WHAT TO PRODUCE –
Looking at the entries below, state how many lines contain the word "logo". Give the number alone.
*** RECORD SET Section Begins ***
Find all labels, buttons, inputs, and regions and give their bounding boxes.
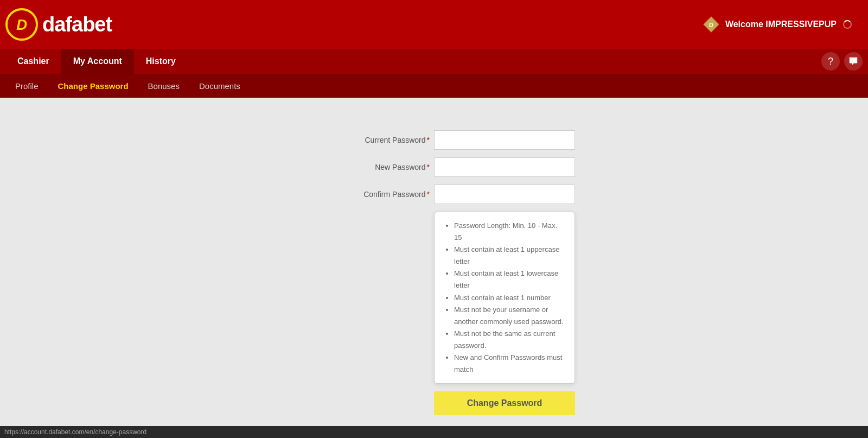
chat-button[interactable]: [844, 52, 863, 71]
sub-nav: Profile Change Password Bonuses Document…: [0, 74, 868, 98]
header-right: D Welcome IMPRESSIVEPUP: [701, 15, 852, 34]
change-password-btn-row: Change Password: [293, 391, 575, 415]
chat-icon: [848, 56, 858, 66]
confirm-password-label: Confirm Password*: [363, 190, 430, 199]
svg-text:D: D: [709, 22, 713, 28]
rules-list: Password Length: Min. 10 - Max. 15Must c…: [444, 220, 565, 376]
brand-name: dafabet: [42, 13, 112, 36]
help-button[interactable]: ?: [821, 52, 840, 71]
current-password-label: Current Password*: [365, 136, 430, 144]
required-marker-confirm: *: [427, 190, 430, 199]
svg-text:D: D: [16, 16, 27, 33]
nav-item-history[interactable]: History: [134, 49, 188, 74]
nav-item-cashier[interactable]: Cashier: [5, 49, 61, 74]
change-password-button[interactable]: Change Password: [434, 391, 575, 415]
password-rule-item: Must contain at least 1 uppercase letter: [454, 244, 565, 268]
required-marker: *: [427, 136, 430, 144]
password-rules-row: Password Length: Min. 10 - Max. 15Must c…: [293, 212, 575, 384]
required-marker-new: *: [427, 163, 430, 172]
main-content: Current Password* New Password* Confirm …: [0, 98, 868, 437]
diamond-icon: D: [701, 15, 721, 34]
nav-bar-left: Cashier My Account History: [5, 49, 188, 74]
sub-nav-change-password[interactable]: Change Password: [48, 74, 138, 98]
nav-bar-right: ?: [821, 52, 863, 71]
password-rule-item: Password Length: Min. 10 - Max. 15: [454, 220, 565, 244]
welcome-badge: D Welcome IMPRESSIVEPUP: [701, 15, 852, 34]
current-password-input[interactable]: [434, 130, 575, 150]
password-rule-item: Must contain at least 1 number: [454, 292, 565, 304]
welcome-text: Welcome IMPRESSIVEPUP: [725, 20, 837, 29]
confirm-password-input[interactable]: [434, 185, 575, 204]
new-password-input[interactable]: [434, 157, 575, 177]
sub-nav-documents[interactable]: Documents: [189, 74, 250, 98]
logo-icon: D: [5, 8, 38, 41]
current-password-row: Current Password*: [293, 130, 575, 150]
nav-item-my-account[interactable]: My Account: [61, 49, 134, 74]
header: D dafabet D Welcome IMPRESSIVEPUP: [0, 0, 868, 49]
new-password-row: New Password*: [293, 157, 575, 177]
sub-nav-profile[interactable]: Profile: [5, 74, 48, 98]
header-left: D dafabet: [5, 8, 112, 41]
change-password-form: Current Password* New Password* Confirm …: [293, 130, 575, 415]
url-display: https://account.dafabet.com/en/change-pa…: [4, 428, 146, 436]
password-rule-item: Must not be your username or another com…: [454, 304, 565, 328]
sub-nav-bonuses[interactable]: Bonuses: [138, 74, 189, 98]
password-rule-item: Must not be the same as current password…: [454, 328, 565, 352]
password-rule-item: Must contain at least 1 lowercase letter: [454, 268, 565, 291]
nav-bar: Cashier My Account History ?: [0, 49, 868, 74]
password-rules: Password Length: Min. 10 - Max. 15Must c…: [434, 212, 575, 384]
password-rule-item: New and Confirm Passwords must match: [454, 352, 565, 376]
confirm-password-row: Confirm Password*: [293, 185, 575, 204]
status-bar: https://account.dafabet.com/en/change-pa…: [0, 426, 868, 438]
new-password-label: New Password*: [375, 163, 430, 172]
loading-spinner: [843, 20, 852, 29]
logo[interactable]: D dafabet: [5, 8, 112, 41]
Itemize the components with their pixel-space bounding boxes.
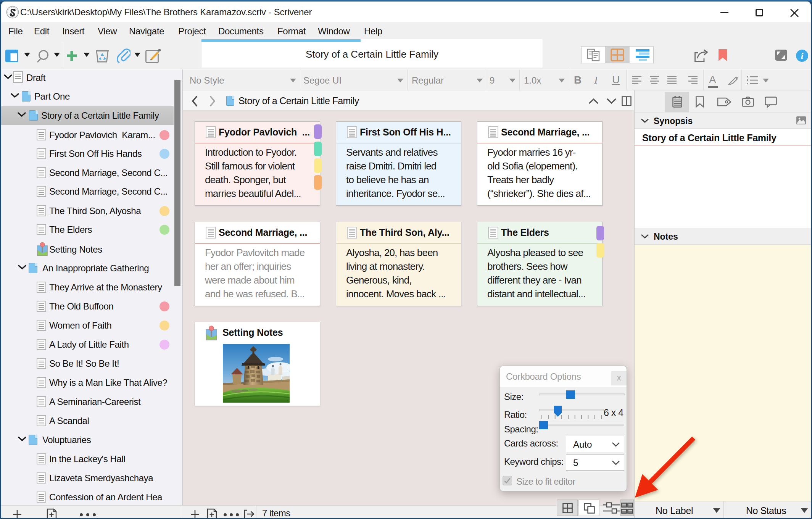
svg-text:i: i <box>801 51 804 61</box>
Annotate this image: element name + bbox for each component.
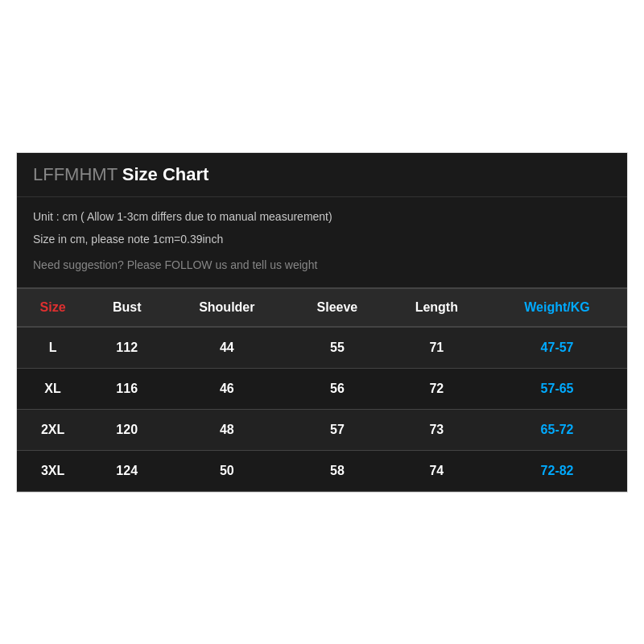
cell-weight: 65-72 [487, 409, 627, 450]
cell-shoulder: 50 [165, 450, 288, 491]
brand-name: LFFMHMT [33, 164, 118, 184]
col-header-bust: Bust [89, 288, 165, 327]
table-row: L11244557147-57 [17, 327, 627, 369]
cell-size: XL [17, 368, 89, 409]
cell-bust: 124 [89, 450, 165, 491]
suggestion-line: Need suggestion? Please FOLLOW us and te… [33, 258, 611, 271]
cell-shoulder: 44 [165, 327, 288, 369]
table-header-row: Size Bust Shoulder Sleeve Length Weight/… [17, 288, 627, 327]
cell-length: 71 [386, 327, 487, 369]
col-header-shoulder: Shoulder [165, 288, 288, 327]
size-table: Size Bust Shoulder Sleeve Length Weight/… [17, 287, 627, 492]
cell-bust: 116 [89, 368, 165, 409]
cell-length: 73 [386, 409, 487, 450]
cell-length: 74 [386, 450, 487, 491]
cell-size: L [17, 327, 89, 369]
col-header-weight: Weight/KG [487, 288, 627, 327]
table-row: 3XL12450587472-82 [17, 450, 627, 491]
cell-weight: 72-82 [487, 450, 627, 491]
col-header-size: Size [17, 288, 89, 327]
col-header-sleeve: Sleeve [288, 288, 386, 327]
table-row: XL11646567257-65 [17, 368, 627, 409]
cell-shoulder: 48 [165, 409, 288, 450]
chart-label-text: Size Chart [122, 164, 209, 184]
cell-weight: 57-65 [487, 368, 627, 409]
col-header-length: Length [386, 288, 487, 327]
cell-sleeve: 56 [288, 368, 386, 409]
cell-length: 72 [386, 368, 487, 409]
info-line-2: Size in cm, please note 1cm=0.39inch [33, 228, 611, 250]
cell-bust: 120 [89, 409, 165, 450]
cell-bust: 112 [89, 327, 165, 369]
size-table-section: Size Bust Shoulder Sleeve Length Weight/… [17, 287, 627, 492]
size-chart-container: LFFMHMT Size Chart Unit : cm ( Allow 1-3… [16, 152, 628, 493]
cell-size: 2XL [17, 409, 89, 450]
chart-title: LFFMHMT Size Chart [33, 164, 611, 185]
cell-sleeve: 55 [288, 327, 386, 369]
cell-sleeve: 58 [288, 450, 386, 491]
cell-shoulder: 46 [165, 368, 288, 409]
header-section: LFFMHMT Size Chart [17, 153, 627, 196]
cell-size: 3XL [17, 450, 89, 491]
info-section: Unit : cm ( Allow 1-3cm differs due to m… [17, 196, 627, 287]
info-line-1: Unit : cm ( Allow 1-3cm differs due to m… [33, 205, 611, 228]
cell-sleeve: 57 [288, 409, 386, 450]
cell-weight: 47-57 [487, 327, 627, 369]
table-row: 2XL12048577365-72 [17, 409, 627, 450]
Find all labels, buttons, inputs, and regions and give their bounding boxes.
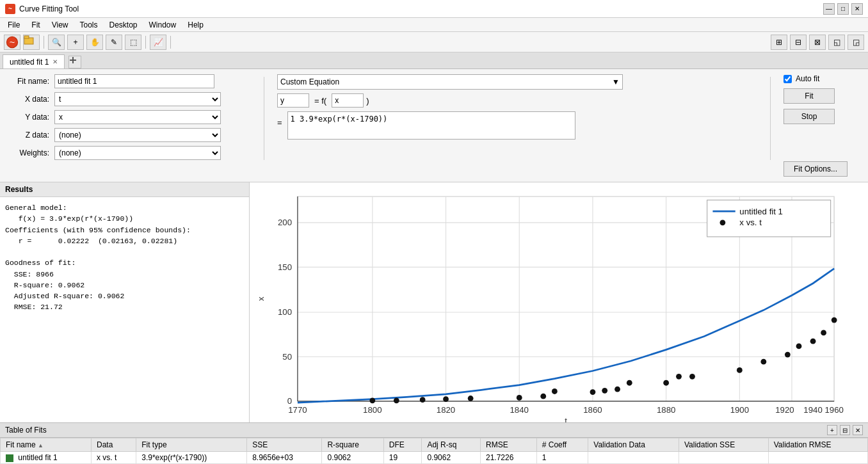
menu-help[interactable]: Help [182,19,209,31]
data-point [676,374,682,380]
app-icon: ~ [5,4,15,14]
col-data: Data [91,438,136,452]
svg-text:1900: 1900 [730,405,749,415]
tile-button[interactable]: ⊞ [771,35,787,50]
results-panel: Results General model: f(x) = 3.9*exp(r*… [0,182,250,422]
table-copy-button[interactable]: ⊟ [840,425,850,435]
fit-button[interactable]: Fit [784,88,835,104]
svg-text:x: x [256,296,266,301]
fit-name-row: Fit name: [8,74,251,88]
eq-type-row: Custom Equation ▼ [277,74,757,90]
z-data-select[interactable]: (none) [54,128,221,142]
fit-options-button[interactable]: Fit Options... [784,161,848,177]
tab-close-button[interactable]: ✕ [52,58,58,65]
cascade-button[interactable]: ⊟ [790,35,807,50]
eq-func-row: y = f( x ) [277,93,757,108]
stop-button[interactable]: Stop [784,109,835,124]
table-row[interactable]: untitled fit 1 x vs. t 3.9*exp(r*(x-1790… [1,452,868,464]
tab-bar: untitled fit 1 ✕ [0,52,868,69]
maximize-button[interactable]: □ [837,3,849,15]
svg-text:200: 200 [278,218,292,227]
menu-bar: File Fit View Tools Desktop Window Help [0,18,868,32]
tab-untitled-fit-1[interactable]: untitled fit 1 ✕ [3,54,65,68]
svg-rect-5 [72,57,74,63]
svg-text:150: 150 [278,262,292,272]
svg-text:t: t [565,416,567,422]
col-adj-r-sq: Adj R-sq [422,438,481,452]
table-of-fits-section: Table of Fits + ⊟ ✕ Fit name ▲ Data Fit … [0,422,868,464]
col-fit-name: Fit name ▲ [1,438,92,452]
dropdown-arrow-icon: ▼ [612,77,620,86]
cell-dfe: 19 [383,452,422,464]
svg-text:1800: 1800 [363,405,382,415]
pan-button[interactable]: ✋ [86,35,103,50]
svg-text:~: ~ [10,36,15,47]
results-title: Results [0,182,249,197]
z-data-row: Z data: (none) [8,128,251,142]
cell-adj-r-sq: 0.9062 [422,452,481,464]
window-controls[interactable]: — □ ✕ [823,3,863,15]
new-fit-button[interactable]: ~ [4,35,20,50]
toolbar-right: ⊞ ⊟ ⊠ ◱ ◲ [771,35,864,50]
layout-button-3[interactable]: ◲ [848,35,864,50]
toolbar-separator-3 [170,36,171,49]
col-validation-data: Validation Data [588,438,679,452]
svg-text:1840: 1840 [510,405,529,415]
x-data-label: X data: [8,95,49,104]
fit-name-label: Fit name: [8,77,49,86]
toolbar-separator-2 [145,36,146,49]
plot-button[interactable]: 📈 [150,35,166,50]
data-point [737,367,743,373]
eq-formula-textarea[interactable] [287,111,575,140]
toolbar: ~ 🔍 + ✋ ✎ ⬚ 📈 ⊞ ⊟ ⊠ ◱ ◲ [0,32,868,52]
svg-text:1860: 1860 [583,405,602,415]
table-title-bar: Table of Fits + ⊟ ✕ [0,423,868,438]
weights-select[interactable]: (none) [54,146,221,160]
autofit-label: Auto fit [796,74,819,83]
menu-tools[interactable]: Tools [74,19,102,31]
table-add-button[interactable]: + [827,425,837,435]
minimize-button[interactable]: — [823,3,835,15]
open-button[interactable] [23,35,40,50]
svg-text:50: 50 [282,352,292,362]
menu-fit[interactable]: Fit [26,19,45,31]
select-button[interactable]: ⬚ [125,35,141,50]
svg-text:100: 100 [278,307,292,317]
z-data-label: Z data: [8,131,49,140]
layout-button-1[interactable]: ⊠ [809,35,826,50]
autofit-checkbox[interactable] [784,75,792,83]
new-tab-button[interactable] [68,56,81,68]
v-separator-2 [770,77,771,160]
menu-desktop[interactable]: Desktop [104,19,143,31]
eq-equals-2: = [277,118,282,127]
menu-file[interactable]: File [3,19,25,31]
col-rmse: RMSE [480,438,536,452]
layout-button-2[interactable]: ◱ [828,35,845,50]
fit-name-input[interactable] [54,74,214,88]
eq-lhs-field[interactable]: y [277,93,309,108]
cell-validation-data [588,452,679,464]
table-delete-button[interactable]: ✕ [853,425,863,435]
col-n-coeff: # Coeff [536,438,588,452]
eq-rparen: ) [366,96,369,106]
cell-validation-rmse [768,452,867,464]
eq-var-field[interactable]: x [332,93,364,108]
cell-data: x vs. t [91,452,136,464]
zoom-in-button[interactable]: 🔍 [48,35,65,50]
svg-text:1960: 1960 [824,405,843,415]
close-button[interactable]: ✕ [851,3,863,15]
menu-view[interactable]: View [47,19,74,31]
col-dfe: DFE [383,438,422,452]
y-data-select[interactable]: x [54,110,221,124]
cell-fit-type: 3.9*exp(r*(x-1790)) [136,452,247,464]
zoom-button[interactable]: + [67,35,84,50]
equation-type-dropdown[interactable]: Custom Equation ▼ [277,74,623,90]
tab-label: untitled fit 1 [10,58,49,67]
fits-table: Fit name ▲ Data Fit type SSE R-square DF… [0,438,868,464]
data-point [627,380,632,386]
toolbar-separator-1 [44,36,44,49]
data-cursor-button[interactable]: ✎ [106,35,122,50]
data-point [760,359,766,365]
x-data-select[interactable]: t [54,92,221,106]
menu-window[interactable]: Window [144,19,182,31]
*** RECORD SET Section Ends ***
WRITTEN RESPONSE –
2